Alumnos de la Universidad “La Sapienza”, en Roma, pidieron al rector revocar la visita del Papa Beneducto XVI prevista para el pasado 17 de nero avalados por una carta de 67 profesores de entre los más de 4.500 docentes que tiene esa universidad.
Ante esta situación el Papa decidión no acudir y enviar el discurso que iba a pronunciar.
El pasado domingo 20 de enero el Papa manifestó: “Con el ambiente universitario, que durante largos años fue mi mundo, me unen el amor por la búsqueda de la verdad, por el diálogo franco y respetuoso de las recíprocas posiciones. Todo esto también forma parte de la misión de la Iglesia, comprometida a seguir fielmente a Jesús, Maestro de vida, de verdad y de amor. Como profesor por así decir emérito, que ha conocido a tantos estudiantes en su vida, os aliento a todos, queridos universitarios, a respetar siempre las opiniones de los demás y a buscar, con espíritu libre y responsable, la verdad y el bien”.
Bien diferente la postura del Papa de la que adoptaron ese grupo de la Sapienza. No demostraron ser muy tolerantes. Negar la palabra a nuestros semejantes, cerrar el oído para no escuchar al que piensa de forma diferente a nosotros es lo mismo que negar la comunicación y el diálogo.

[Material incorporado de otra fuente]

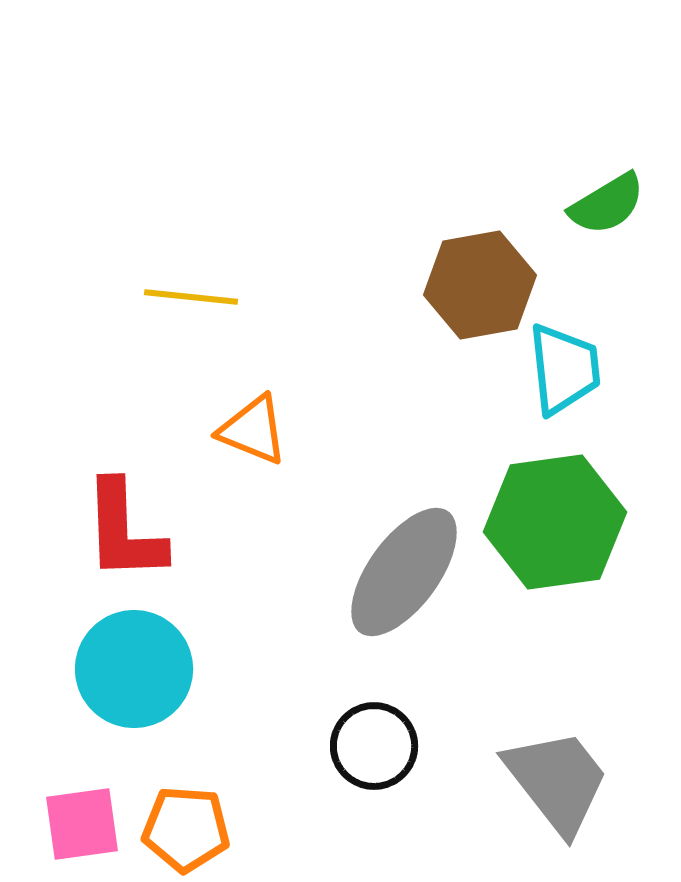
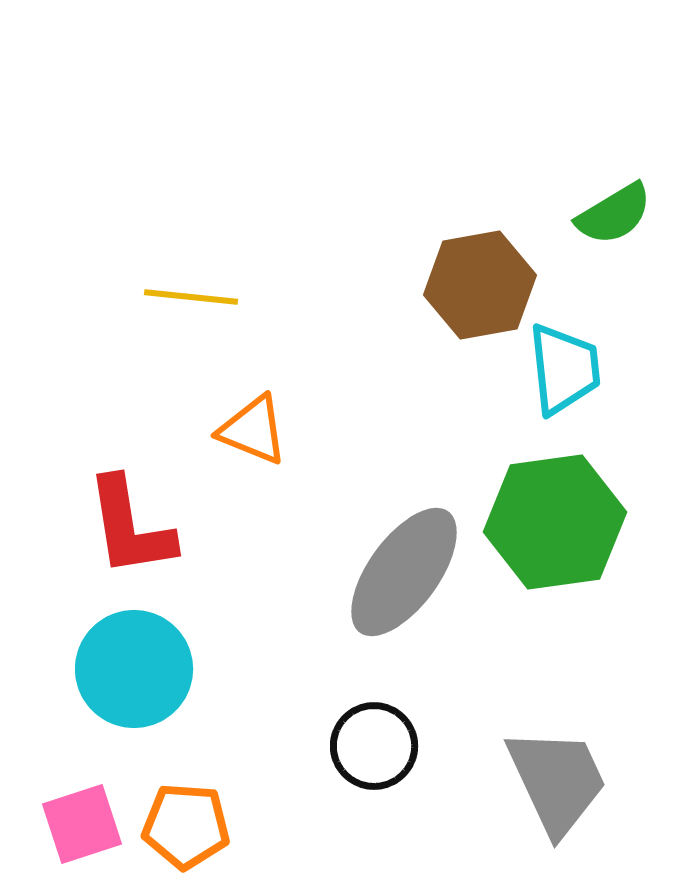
green semicircle: moved 7 px right, 10 px down
red L-shape: moved 6 px right, 4 px up; rotated 7 degrees counterclockwise
gray trapezoid: rotated 13 degrees clockwise
pink square: rotated 10 degrees counterclockwise
orange pentagon: moved 3 px up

Esperemos que estos profesores no actúen de la misma forma con sus alumnos de la universidad. Necesitamos profesores que eduquen en la tolerancia no en la intransigencia.Quizás este grupo de alumnos y profesores han conseguido el efecto contrario al que aspiraban y es que la voz del Papa en su discurso llegue más allá de la Sapienza.
Aquí os dejo una pequeña muestra.

El discurso que el Papa no pudo leer en la Universidad la «Sapienza»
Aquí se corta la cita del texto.